Here are some examples of anecic earthworms.
This is one worm that lives all over North America, but originates from Europe (you’ll often hear of European Nightcrawlers most commonly).
The name “nightcrawler” might have given it away一these resilient creatures typically stay in the soil but after dark, they also come above ground to feed. They occassionally do during the day too.
They’re often used for fishing bait and can also make a good compost worm in deeper worm bins as they like to burrow deep.
African Night Crawler
This worm lives in Africa and is even bigger than your typical nightcrawler.
Not to be confused with the African Giant Earthworm (Microchaetus rappi), that is thought to grow up to 22 feet! (and is also an anecic earthworm).
Some have had success using this earthworm species as compost worms too as most worms are decomposers.
They live in water instead of soil, which means you don’t find them on land or in trees and certainly can’t use them as compost worms.
These worms are typically pretty big, but some are tiny (bloodworms and tubifex worms, for example).
Most types of aquatic worms eat plants, algae, and decaying organic matter that sink into bodies of water.
Some examples of aquatic earthworms include:
Lob worms live in saltwater, such as the Atlantic Ocean. These worms can be up to three feet long, and they aren’t harmful to humans.
Other names for this species is the ragworm and they are popular with fishermen.
They are also called sandworms.
They live in saltwater, eating dead fish that wash up on shore or algae. They can survive away from their burrows for up to a few days if they end up on land during high tide.
The soil around the world is made up of around 1% earthworm. That might not sound like much, but think about how many types of earthworms there are.
Worm populations add up pretty quickly.
FUN FACT: There are more earthworms on the planet than humans. It is thought there are approximately 57 billion earthworm species, including nematodes for every one human!
How They Help Your Garden or Farm
Earthworms help your garden and farm by increasing soil fertility and making it easier for plants to grow. They do this through the following:
- Breaking down organic matter helps add nutrients like carbon and nitrogen to the soil, which is important for plant growth.
- Creating nutrient-rich worm casts. These are essentially worm poop (leading some to call them the “manure worm”) called worm castings or vermicompost, and they contain lots of nutrients that plants need to survive and thrive.
- Some farmers purchase their products from earthworm farms so their soil can become more fertile naturally.
- Interactions with plants: Some earthworms have symbiotic relationships with plants.

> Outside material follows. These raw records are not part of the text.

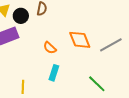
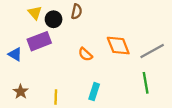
cyan rectangle: (54, 73) -> (94, 92), moved
green line: (97, 84) -> (146, 83), moved, turned 36

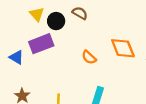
brown semicircle: (77, 12) -> (80, 13), turned -72

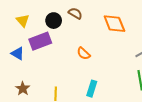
yellow triangle: (37, 14) -> (23, 21), moved
orange diamond: (123, 48) -> (114, 24), moved

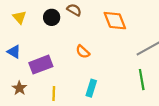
purple rectangle: (40, 41) -> (41, 65), moved

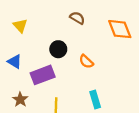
black circle: (52, 17) -> (58, 49), moved
cyan rectangle: (91, 88) -> (95, 100), turned -35

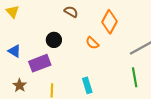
yellow triangle: (20, 26) -> (13, 12), moved
orange diamond: (120, 29) -> (109, 22), turned 50
orange semicircle: (86, 61) -> (92, 43), moved

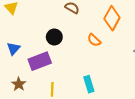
blue triangle: (15, 51) -> (13, 49), turned 40

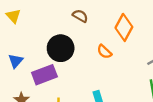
black circle: (54, 37) -> (61, 48), size x1.5

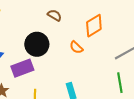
orange diamond: (124, 27) -> (94, 26), turned 30

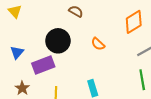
orange diamond: (94, 26) -> (134, 22), moved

These interactions aren’t harmful to either party, but they do improve the health of both. One famous example is yucca and its relationship with Lucifuga.
- Spreading seeds and maintaining worm burrows: Seeds can be spread far and wide in the faeces of earthworms. This is why farmlands with a lot of earthworm activity often grow more plants.

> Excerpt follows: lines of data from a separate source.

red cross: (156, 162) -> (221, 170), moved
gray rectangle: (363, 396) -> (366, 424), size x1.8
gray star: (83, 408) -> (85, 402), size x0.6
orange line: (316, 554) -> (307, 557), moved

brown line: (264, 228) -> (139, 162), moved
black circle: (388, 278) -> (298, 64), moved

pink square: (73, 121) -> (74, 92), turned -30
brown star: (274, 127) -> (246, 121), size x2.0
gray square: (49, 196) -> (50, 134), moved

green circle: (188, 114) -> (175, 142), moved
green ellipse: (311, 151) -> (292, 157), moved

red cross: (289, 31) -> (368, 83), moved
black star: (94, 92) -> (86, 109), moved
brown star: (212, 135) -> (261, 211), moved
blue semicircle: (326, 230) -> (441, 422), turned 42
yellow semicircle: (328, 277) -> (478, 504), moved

- The earthworms also maintain burrows in the soil by forcing their way through it, which makes it easier for plant roots to grow.
- Worms also help by creating deep tunnels in the ground that allow water and oxygen into lower soil layers. It makes it easier for water and nutrients to reach the roots of your crops instead of just staying on top of the ground where they can be washed away.
- Earthworms feed on organic matter in the soil or they eat soil containing organic scraps. They will then return the favor by giving nutrient rich worm casts for your plants, vegetables and fruits to grow healthier.
Earthworms are an important part of any farm or garden, but they’re also extremely beneficial to the environment.
With all of earthworms benefits and what’s at stake if we don’t keep them healthy, it’s more crucial than ever that we understand how earthworms work.
As you can see in this article, there are many different types of earthworms out there with unique traits.
Some live deep underground while others live in water.
Most types of earthworms contribute to soil fertility by breaking down organic matter or creating nutrient-rich casts for your crops.
What native earthworms do you have in your area and are they helpful?